Entre las grandes fortunas de mi vida está la de haber
tenido formidables profesores de literatura y castellano. Al comedioso Alfonso
Berrío le debo un vocabulario de plumón fino. Por cierto —Berrío, donde quiera
que estés—, al fin pude usar la palabra filfa en uno de mis libros. Otro fue
Carrasca, o Carrasco; se requieren coevos para hacer precisiones. Carrasca era
un moreno con voz de bolerista y sonrisa de cinemascope. Carrasca hizo dos
cosas —y no me dejen olvidar del sensitivo Arnobio o el descontento de
Sinfuentes, a propósito de quien un grafiti infame preguntaba: “¿Por qué no le
ponen una fuente?”—, Carrasca le asignaba un libro distinto a cada alumno, lo
que hacía de la experiencia literaria un hecho único, y además nos hacía leer
juntos un libro mensual. Así leí La
hojarasca, La tierra nativa, Tránsito, todas esas joyas que ofrecía
la editorial Bedout. Así también leí Diana
cazadora.
El viernes pasado empecé a cumplir la cita que tenía con
ese libro. Traté de leer el prólogo, pero desistí en la segunda línea. Puedo
ser un desastre en muchas cosas, pero tengo criterio, no necesito que un
alimentador de zorras me diga si un libro es bueno o malo. Lo mío era con
Clímaco Soto Borda. Vi, subrayadas con lápiz tímido, las palabras que entonces
eran nuevas para mí. Me fui adentrando en la historia. Vi ese despliegue de
inteligencia y de lenguaje como he encontrado pocos. Entonces comprendí. Supe
que esa novela marcó mi vida más de lo que creía.

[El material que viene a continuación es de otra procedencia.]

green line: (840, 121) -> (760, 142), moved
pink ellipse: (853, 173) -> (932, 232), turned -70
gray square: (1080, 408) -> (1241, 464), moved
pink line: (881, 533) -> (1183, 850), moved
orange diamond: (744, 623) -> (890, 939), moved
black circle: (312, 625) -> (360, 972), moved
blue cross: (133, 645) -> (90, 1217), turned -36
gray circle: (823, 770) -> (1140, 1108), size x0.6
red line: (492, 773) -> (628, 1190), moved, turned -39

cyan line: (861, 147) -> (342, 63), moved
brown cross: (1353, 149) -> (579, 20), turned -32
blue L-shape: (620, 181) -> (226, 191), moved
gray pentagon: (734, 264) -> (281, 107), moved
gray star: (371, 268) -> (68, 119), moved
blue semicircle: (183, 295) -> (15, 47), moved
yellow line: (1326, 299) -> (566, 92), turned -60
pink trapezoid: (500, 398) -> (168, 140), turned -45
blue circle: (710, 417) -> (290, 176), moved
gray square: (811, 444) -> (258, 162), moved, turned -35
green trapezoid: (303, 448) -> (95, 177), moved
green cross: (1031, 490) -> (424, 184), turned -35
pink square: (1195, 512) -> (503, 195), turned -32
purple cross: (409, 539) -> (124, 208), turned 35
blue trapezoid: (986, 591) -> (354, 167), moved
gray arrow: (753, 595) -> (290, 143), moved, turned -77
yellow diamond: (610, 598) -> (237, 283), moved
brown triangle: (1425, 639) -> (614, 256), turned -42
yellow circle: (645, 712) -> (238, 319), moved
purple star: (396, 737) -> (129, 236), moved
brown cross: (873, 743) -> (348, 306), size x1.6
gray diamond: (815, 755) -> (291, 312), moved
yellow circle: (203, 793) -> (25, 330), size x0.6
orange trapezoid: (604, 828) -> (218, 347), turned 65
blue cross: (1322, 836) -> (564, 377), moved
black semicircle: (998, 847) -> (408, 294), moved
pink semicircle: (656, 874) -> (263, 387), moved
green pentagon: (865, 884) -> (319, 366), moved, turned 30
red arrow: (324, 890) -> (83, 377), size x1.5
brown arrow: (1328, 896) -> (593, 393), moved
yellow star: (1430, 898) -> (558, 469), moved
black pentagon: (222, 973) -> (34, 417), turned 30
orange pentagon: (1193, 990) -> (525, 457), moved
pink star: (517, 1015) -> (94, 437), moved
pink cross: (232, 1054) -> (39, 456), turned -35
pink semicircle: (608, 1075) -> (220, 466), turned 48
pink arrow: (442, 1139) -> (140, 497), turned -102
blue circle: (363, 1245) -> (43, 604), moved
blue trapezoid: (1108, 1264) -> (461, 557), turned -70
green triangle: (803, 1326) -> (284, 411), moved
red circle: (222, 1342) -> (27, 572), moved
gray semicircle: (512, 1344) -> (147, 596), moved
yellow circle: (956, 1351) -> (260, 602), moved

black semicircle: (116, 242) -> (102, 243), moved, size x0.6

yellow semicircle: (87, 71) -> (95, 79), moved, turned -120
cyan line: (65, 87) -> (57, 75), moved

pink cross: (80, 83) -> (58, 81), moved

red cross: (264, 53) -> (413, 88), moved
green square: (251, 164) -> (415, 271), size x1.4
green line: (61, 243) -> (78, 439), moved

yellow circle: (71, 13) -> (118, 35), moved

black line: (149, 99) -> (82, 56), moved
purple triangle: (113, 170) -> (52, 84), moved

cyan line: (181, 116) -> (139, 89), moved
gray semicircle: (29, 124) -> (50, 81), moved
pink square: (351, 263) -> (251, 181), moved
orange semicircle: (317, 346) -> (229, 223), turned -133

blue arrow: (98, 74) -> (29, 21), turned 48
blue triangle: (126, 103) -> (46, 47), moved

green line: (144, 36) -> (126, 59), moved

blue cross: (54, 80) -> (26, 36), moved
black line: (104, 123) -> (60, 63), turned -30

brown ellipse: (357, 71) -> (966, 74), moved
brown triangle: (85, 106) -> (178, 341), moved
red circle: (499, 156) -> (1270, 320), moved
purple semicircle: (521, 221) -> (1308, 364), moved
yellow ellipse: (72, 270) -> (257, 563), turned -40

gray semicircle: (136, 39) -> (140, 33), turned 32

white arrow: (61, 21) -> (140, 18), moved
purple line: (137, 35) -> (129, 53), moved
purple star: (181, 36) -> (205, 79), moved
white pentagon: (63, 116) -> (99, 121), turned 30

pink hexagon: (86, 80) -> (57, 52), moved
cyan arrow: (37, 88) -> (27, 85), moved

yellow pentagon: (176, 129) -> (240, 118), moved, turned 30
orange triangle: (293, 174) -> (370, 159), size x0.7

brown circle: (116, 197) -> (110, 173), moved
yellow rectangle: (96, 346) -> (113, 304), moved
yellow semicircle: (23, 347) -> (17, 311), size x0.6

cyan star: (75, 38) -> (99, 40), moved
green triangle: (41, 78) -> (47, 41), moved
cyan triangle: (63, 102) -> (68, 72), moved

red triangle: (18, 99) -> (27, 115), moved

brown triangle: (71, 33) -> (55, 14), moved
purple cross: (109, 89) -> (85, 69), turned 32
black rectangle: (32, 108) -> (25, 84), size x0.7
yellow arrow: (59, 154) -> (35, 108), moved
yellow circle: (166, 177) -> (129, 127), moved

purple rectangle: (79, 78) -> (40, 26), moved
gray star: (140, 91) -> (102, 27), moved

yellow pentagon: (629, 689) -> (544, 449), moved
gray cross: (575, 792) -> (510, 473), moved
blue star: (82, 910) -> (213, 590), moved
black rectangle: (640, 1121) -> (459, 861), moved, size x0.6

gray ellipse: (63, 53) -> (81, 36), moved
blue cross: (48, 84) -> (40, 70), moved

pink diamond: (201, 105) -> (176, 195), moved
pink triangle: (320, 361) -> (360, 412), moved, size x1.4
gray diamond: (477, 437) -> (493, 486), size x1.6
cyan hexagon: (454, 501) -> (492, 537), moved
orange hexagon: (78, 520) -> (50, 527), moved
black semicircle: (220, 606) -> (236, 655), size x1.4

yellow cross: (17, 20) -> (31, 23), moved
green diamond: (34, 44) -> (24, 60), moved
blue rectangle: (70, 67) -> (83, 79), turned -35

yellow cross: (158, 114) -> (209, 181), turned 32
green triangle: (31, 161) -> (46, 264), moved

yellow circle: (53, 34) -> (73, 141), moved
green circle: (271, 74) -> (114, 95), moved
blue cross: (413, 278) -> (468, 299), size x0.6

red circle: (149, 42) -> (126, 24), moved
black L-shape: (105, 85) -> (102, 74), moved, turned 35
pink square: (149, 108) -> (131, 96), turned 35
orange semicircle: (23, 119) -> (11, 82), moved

Quizá la parte menos notable de Diana cazadora es la que se refiere al título: una mujer envilecida
que decide exprimir a todos los pendejos que se encuentre y, para el caso, el
pendejo es el hermano menor del protagonista. El tono es tan exagerado que me
queda la sospecha de que Clímaco estaba haciendo una caricatura, un novelón
engolado. Pero el resto del libro es pura finura. Finas son las descripciones
de la vida cotidiana: un accidente de tranvía, la sordidez de los cafetines, el
idilio frustrado de unos gatos en un tejado, la tragicomedia de los parques y
las estatuas. Escrita en 1900, la novela nos ofrece un atisbo al día a día de
esa “Ámsterdam” de los páramos en tiempo de guerra: las noticias que llegan
trastocadas, los abusos del poder, la actitud de “sálvese quien pueda”. El
personaje de Pelusa, esa suerte de bobo iluminado, justifica de sobra el precio
de la entrada. Pero lo mejor de todo es el final, la apoteosis, el cortejo
fúnebre que une el novelón con la ciudad. Tenía que ser un exiliado mental el
que escribiera de tal modo a Bogotá. Un caserío sucio, corrupto y maloliente.
Un tumulto de pícaros. Un pueblo grande con ínfulas de ciudad.
Publicado en Vivir en El Poblado el 26 de febrero de 2015.